The Washington Post recently celebrated the most recent injection, a $1.9 trillion “COVID relief” package that contained many big-spending items that had nothing to do with the pandemic.

“Biden stimulus showers money on Americans, sharply cutting poverty in defining move of presidency,” the Post declared.

The cash shower is not free, however. The simple economic reality is that printing money comes at a cost. It results in money being worth less than it was before.

Many will argue that what’s happening in Venezuela “can’t happen here.” This is an unwise philosophy.

The truth is it can happen here, especially if policymakers are seduced by the fashionable new economic thinking of Modern Monetary Theory, which rejects the idea that budgets must be balanced since governments have the ability to simply print their own currency infinitely.
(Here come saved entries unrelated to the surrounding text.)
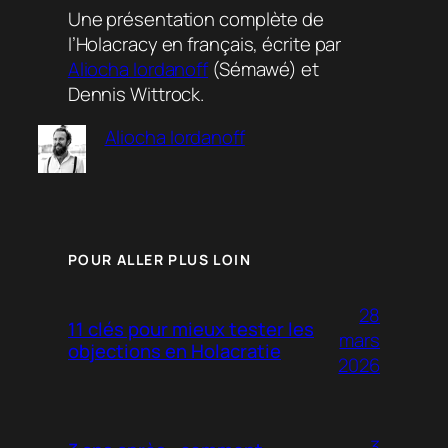
Une présentation complète de
l’Holacracy en français, écrite par
Aliocha Iordanoff
(Sémawé) et
Dennis Wittrock.
Aliocha Iordanoff
POUR ALLER PLUS LOIN
28
11 clés pour mieux tester les
mars
objections en Holacratie
2026
3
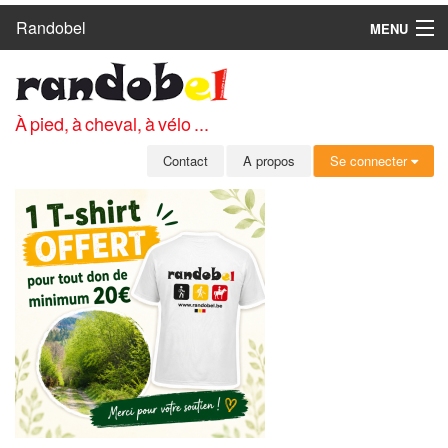
Randobel
MENU
ACCUEIL
CIRCUITS
À pied, à cheval, à vélo ...
CLUBS
Contact
A propos
Se connecter
CONTACT
A PROPOS
MEMBRES
SE CONNECTER
INSCRIPTION GRATUITE
MOT DE PASSE OUBLIÉ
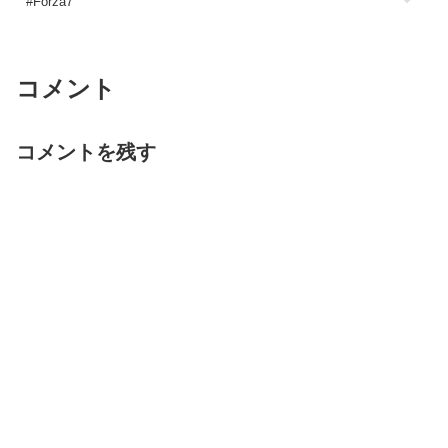
#Forza7
コメント
コメントを残す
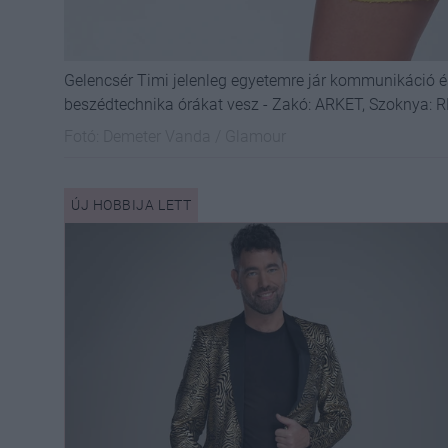
Gelencsér Timi jelenleg egyetemre jár kommunikáció 
beszédtechnika órákat vesz - Zakó: ARKET, Szoknya:
Fotó:
Demeter Vanda / Glamour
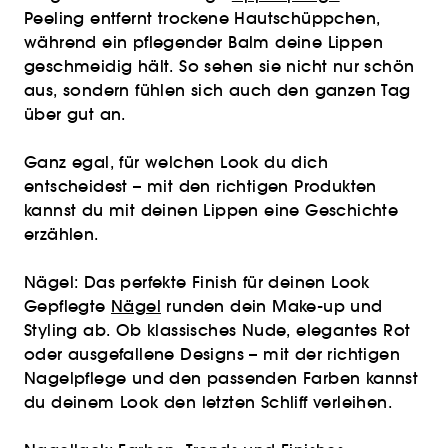
Peeling entfernt trockene Hautschüppchen,
während ein pflegender Balm deine Lippen
geschmeidig hält. So sehen sie nicht nur schön
aus, sondern fühlen sich auch den ganzen Tag
über gut an.
Ganz egal, für welchen Look du dich
entscheidest – mit den richtigen Produkten
kannst du mit deinen Lippen eine Geschichte
erzählen.
Nägel: Das perfekte Finish für deinen Look
Gepflegte
Nägel
runden dein Make-up und
Styling ab. Ob klassisches Nude, elegantes Rot
oder ausgefallene Designs – mit der richtigen
Nagelpflege und den passenden Farben kannst
du deinem Look den letzten Schliff verleihen.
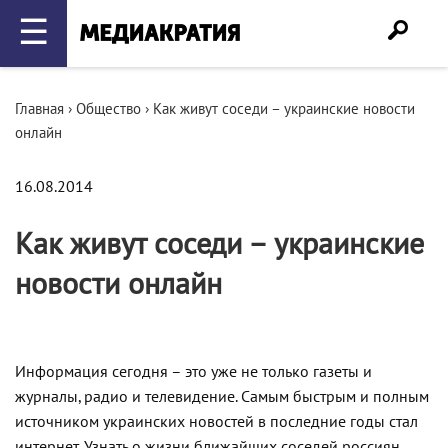
☰
Главная
›
Общество
›
Как живут соседи – украинские новости
онлайн
16.08.2014
Как живут соседи – украинские
новости онлайн
Информация сегодня – это уже не только газеты и
журналы, радио и телевидение. Самым быстрым и полным
источником украинских новостей в последние годы стал
интернет. Узнать о жизни ближайших соседей россиян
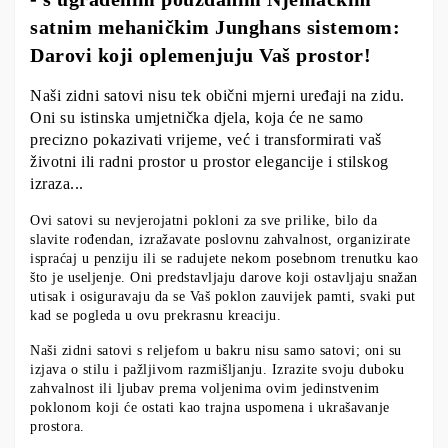
satnim mehaničkim Junghans sistemom:
Darovi koji oplemenjuju Vaš prostor!
Naši zidni satovi nisu tek obični mjerni uređaji na zidu.
Oni su istinska umjetnička djela, koja će ne samo
precizno pokazivati vrijeme, već i transformirati vaš
životni ili radni prostor u prostor elegancije i stilskog
izraza...
Ovi satovi su nevjerojatni pokloni za sve prilike, bilo da
slavite rođendan, izražavate poslovnu zahvalnost, organizirate
ispraćaj u penziju ili se radujete nekom posebnom trenutku kao
što je useljenje. Oni predstavljaju darove koji ostavljaju snažan
utisak i osiguravaju da se Vaš poklon zauvijek pamti, svaki put
kad se pogleda u ovu prekrasnu kreaciju.
Naši zidni satovi s reljefom u bakru nisu samo satovi; oni su
izjava o stilu i pažljivom razmišljanju. Izrazite svoju duboku
zahvalnost ili ljubav prema voljenima ovim jedinstvenim
poklonom koji će ostati kao trajna uspomena i ukrašavanje
prostora.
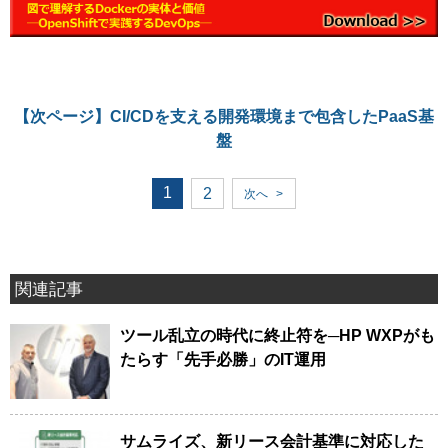
【次ページ】
CI/CDを支える開発環境まで包含したPaaS基
盤
1
2
次へ
>
関連記事
ツール乱立の時代に終止符を─HP WXPがも
たらす「先手必勝」のIT運用
サムライズ、新リース会計基準に対応した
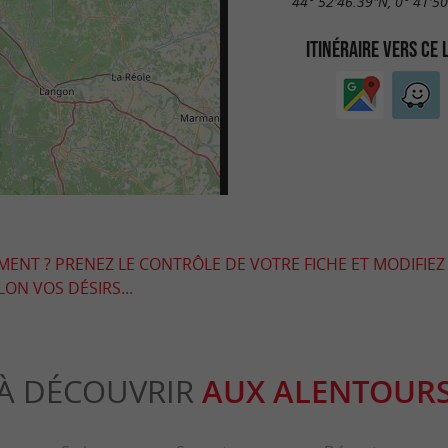
44° 52'46.39"N, 0° 41'5
ITINÉRAIRE VERS CE 
EMENT ? PRENEZ LE CONTRÔLE DE VOTRE FICHE ET MODIFIEZ
LON VOS DÉSIRS...
À DÉCOUVRIR
AUX ALENTOUR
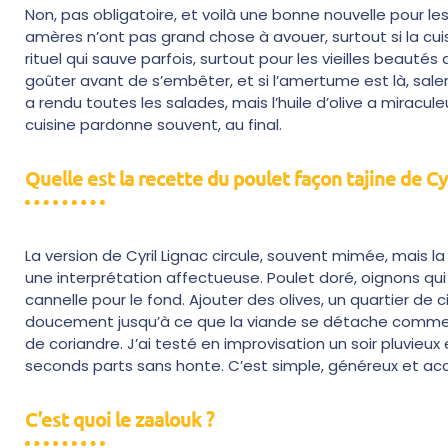
Non, pas obligatoire, et voilà une bonne nouvelle pour le
amères n’ont pas grand chose à avouer, surtout si la cuiss
rituel qui sauve parfois, surtout pour les vieilles beautés
goûter avant de s’embêter, et si l’amertume est là, saler, l
a rendu toutes les salades, mais l’huile d’olive a miracul
cuisine pardonne souvent, au final.
Quelle est la recette du poulet façon tajine de Cyr
La version de Cyril Lignac circule, souvent mimée, mais la 
une interprétation affectueuse. Poulet doré, oignons qu
cannelle pour le fond. Ajouter des olives, un quartier de ci
doucement jusqu’à ce que la viande se détache comme u
de coriandre. J’ai testé en improvisation un soir pluvieu
seconds parts sans honte. C’est simple, généreux et accu
C’est quoi le zaalouk ?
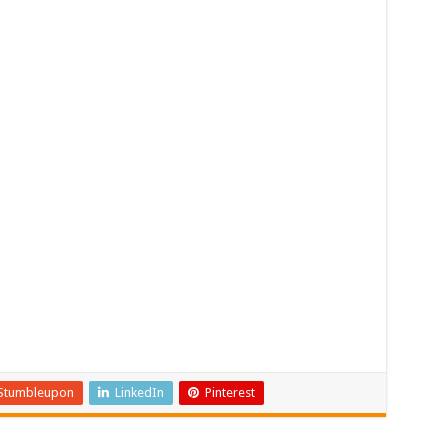
Stumbleupon
LinkedIn
Pinterest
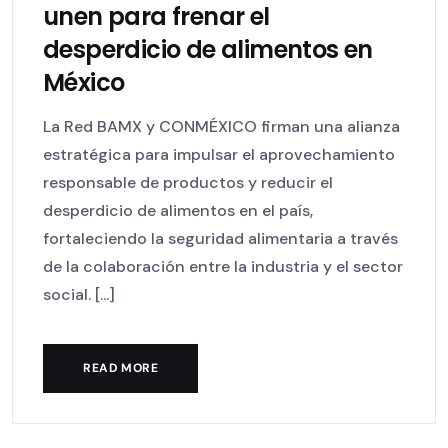
unen para frenar el
desperdicio de alimentos en
México
La Red BAMX y CONMÉXICO firman una alianza
estratégica para impulsar el aprovechamiento
responsable de productos y reducir el
desperdicio de alimentos en el país,
fortaleciendo la seguridad alimentaria a través
de la colaboración entre la industria y el sector
social. [...]
READ MORE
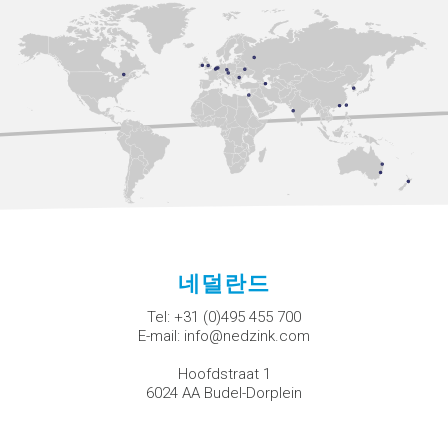
네덜란드
Tel:
+31 (0)495 455 700
E-mail:
info@nedzink.com
Hoofdstraat 1
6024 AA Budel-Dorplein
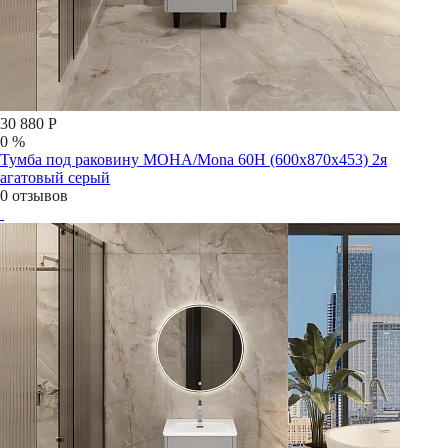
30 880 Р
0 %
Тумба под раковину МОНА/Mona 60Н (600х870х453) 2я
агатовый серый
0 отзывов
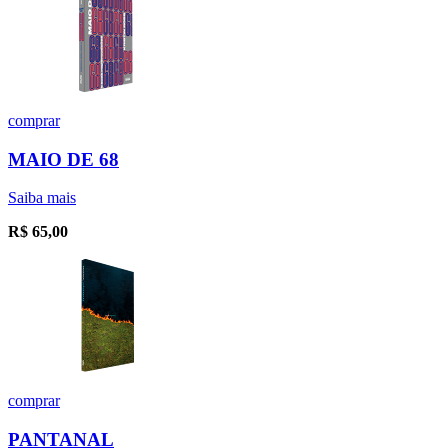
comprar
MAIO DE 68
Saiba mais
R$
65,00
comprar
PANTANAL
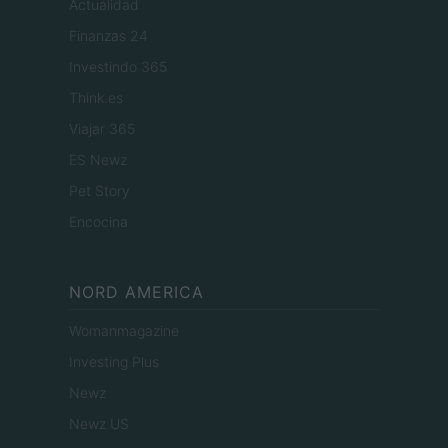
Actualidad
Finanzas 24
Investindo 365
Think.es
Viajar 365
ES Newz
Pet Story
Encocina
NORD AMERICA
Womanmagazine
Investing Plus
Newz
Newz US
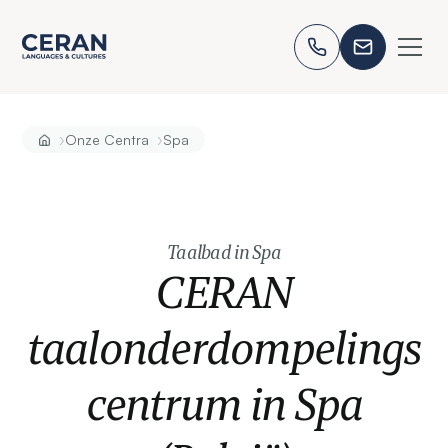
›
›
Onze Centra
Spa
Taalbad in Spa
CERAN
taalonderdompelings
centrum in Spa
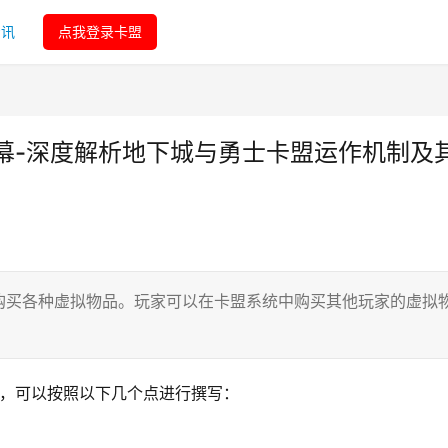
资讯
点我登录卡盟
幕-深度解析地下城与勇士卡盟运作机制及
购买各种虚拟物品。玩家可以在卡盟系统中购买其他玩家的虚拟
容，可以按照以下几个点进行撰写：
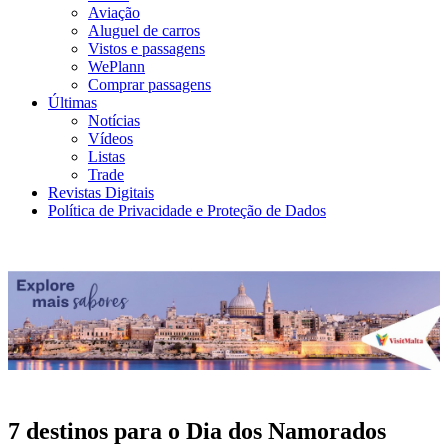
Aviação
Aluguel de carros
Vistos e passagens
WePlann
Comprar passagens
Últimas
Notícias
Vídeos
Listas
Trade
Revistas Digitais
Política de Privacidade e Proteção de Dados
7 destinos para o Dia dos Namorados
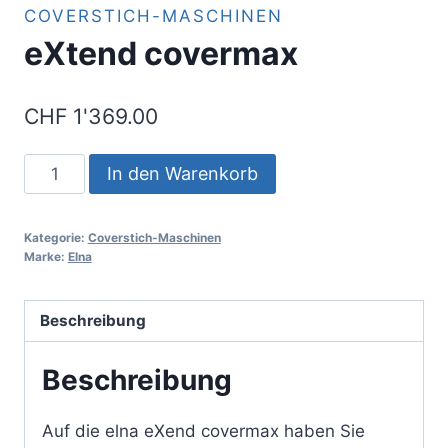
COVERSTICH-MASCHINEN
eXtend covermax
CHF
1'369.00
eXtend
In den Warenkorb
covermax
Menge
Kategorie:
Coverstich-Maschinen
Marke:
Elna
Beschreibung
Beschreibung
Auf die elna eXend covermax haben Sie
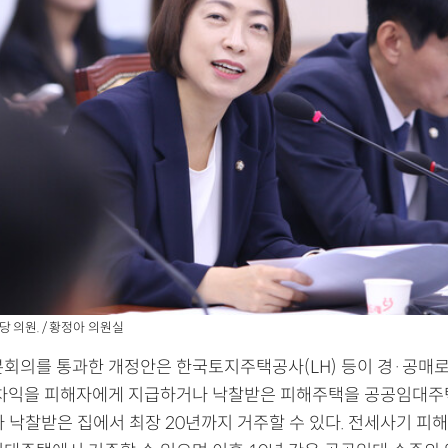
 의원. / 황정아 의원실
본회의를 통과한 개정안은 한국토지주택공사(LH) 등이 경·공매로
 차익을 피해자에게 지급하거나 낙찰받은 피해주택을 공공임대
 낙찰받은 집에서 최장 20년까지 거주할 수 있다. 전세사기 피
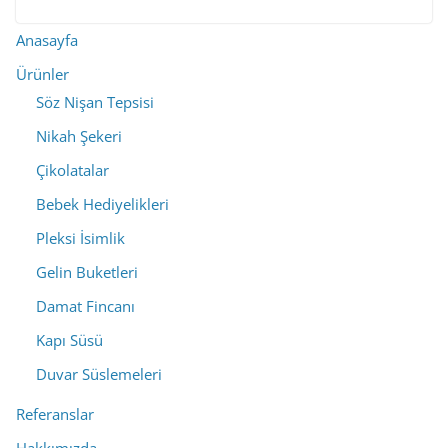
Anasayfa
Ürünler
Söz Nişan Tepsisi
Nikah Şekeri
Çikolatalar
Bebek Hediyelikleri
Pleksi İsimlik
Gelin Buketleri
Damat Fincanı
Kapı Süsü
Duvar Süslemeleri
Referanslar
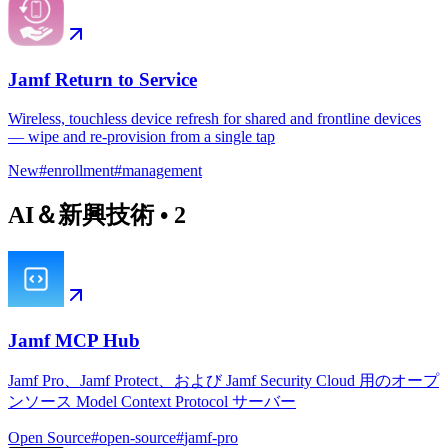
Jamf Return to Service
Wireless, touchless device refresh for shared and frontline devices
— wipe and re-provision from a single tap
New
#
enrollment
#
management
AI＆新興技術
•
2
Jamf MCP Hub
Jamf Pro、Jamf Protect、および Jamf Security Cloud 用のオープ
ンソース Model Context Protocol サーバー
Open Source
#
open-source
#
jamf-pro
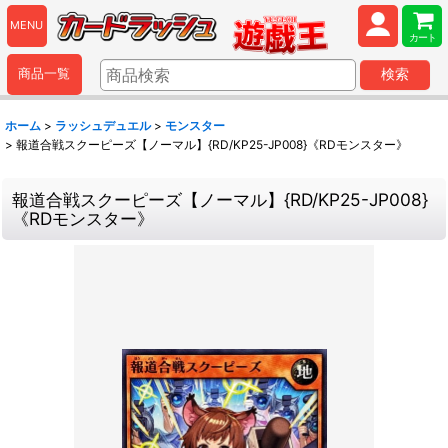
MENU
カート
商品一覧
検索
ホーム
>
ラッシュデュエル
>
モンスター
>
報道合戦スクーピーズ【ノーマル】{RD/KP25-JP008}《RDモンスター》
報道合戦スクーピーズ【ノーマル】{RD/KP25-JP008}
《RDモンスター》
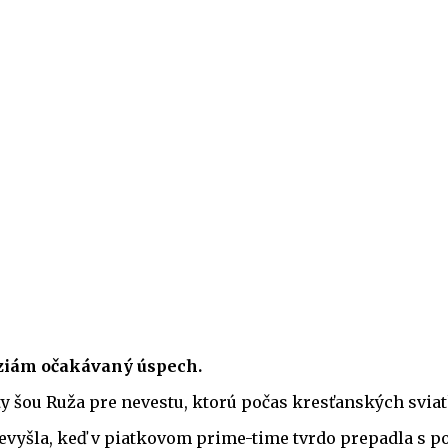
íziám očakávaný úspech.
y šou Ruža pre nevestu, ktorú počas kresťanských svia
nevyšla, keď v piatkovom prime-time tvrdo prepadla s p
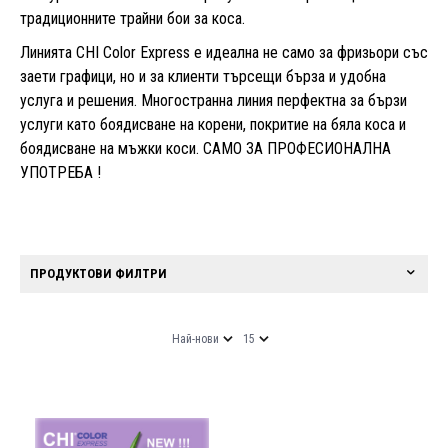
традиционните трайни бои за коса.
Линията CHI Color Express е идеална не само за фризьори със
заети графици, но и за клиенти търсещи бърза и удобна
услуга и решения. Многостранна линия перфектна за бързи
услуги като боядисване на корени, покритие на бяла коса и
боядисване на мъжки коси. САМО ЗА ПРОФЕСИОНАЛНА
УПОТРЕБА !
ПРОДУКТОВИ ФИЛТРИ
Най-нови
15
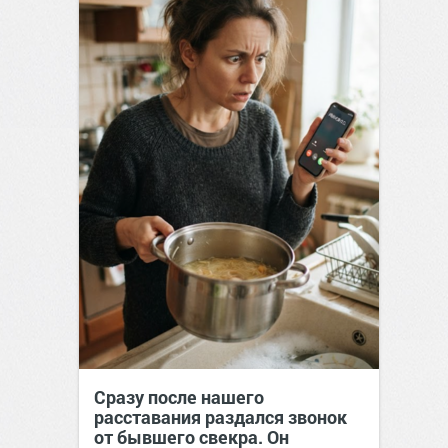
Сразу после нашего
расставания раздался звонок
от бывшего свекра. Он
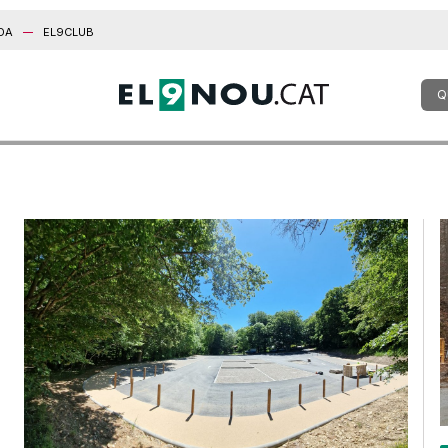
DA
EL9CLUB
Q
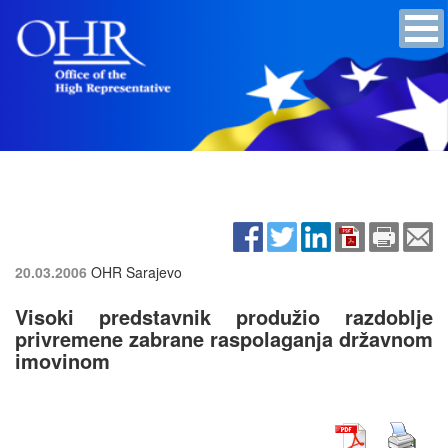
20.03.2006
OHR Sarajevo
Visoki predstavnik produžio razdoblje
privremene zabrane raspolaganja državnom
imovinom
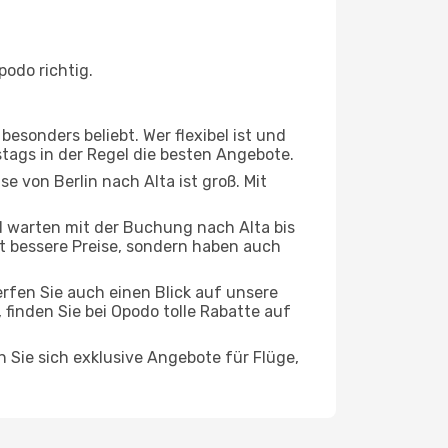
podo richtig.
esonders beliebt. Wer flexibel ist und
stags in der Regel die besten Angebote.
se von Berlin nach Alta ist groß. Mit
 warten mit der Buchung nach Alta bis
oft bessere Preise, sondern haben auch
rfen Sie auch einen Blick auf unsere
inden Sie bei Opodo tolle Rabatte auf
n Sie sich exklusive Angebote für Flüge,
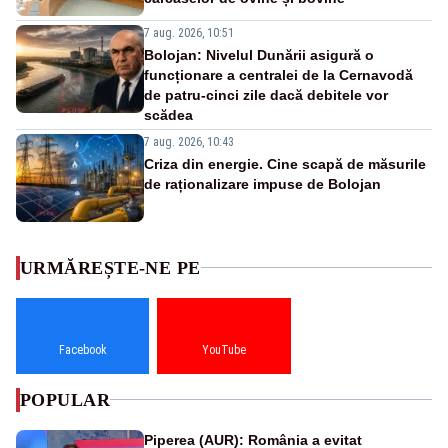
7 aug. 2026, 10:51
Bolojan: Nivelul Dunării asigură o
funcționare a centralei de la Cernavodă
de patru-cinci zile dacă debitele vor
scădea
7 aug. 2026, 10:43
Criza din energie. Cine scapă de măsurile
de raționalizare impuse de Bolojan
URMĂREȘTE-NE PE
Facebook
YouTube
POPULAR
Piperea (AUR): România a evitat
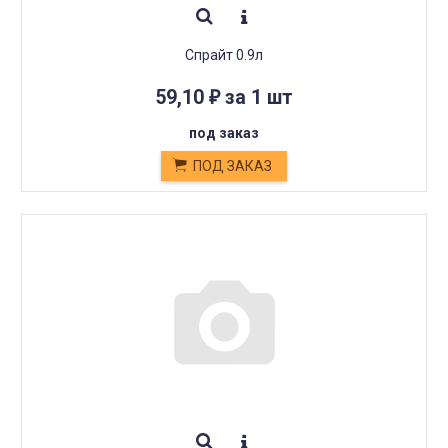
Спрайт 0.9л
59,10
за 1 шт
₽
под заказ
ПОД ЗАКАЗ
“The carpenter can’t run out of inches The stadium can’t run out of points The airline can’t run out of FF miles And the USA can’t run out of dollars,” economist Stephanie Kelton, a former Bernie Sanders advisor and MMT champion, argued in 2019.

The obvious retort, economist David Youngberg pointed out, is that a stadium can run out of seats. Airlines can run out of fuel. Carpenters can run out of wood. And as Venezuela shows, it’s even possible to run out of physical cash—once it’s become virtually useless.

The basic economic reality is that the Fed can’t keep up monetary expansion indefinitely without risking major inflation.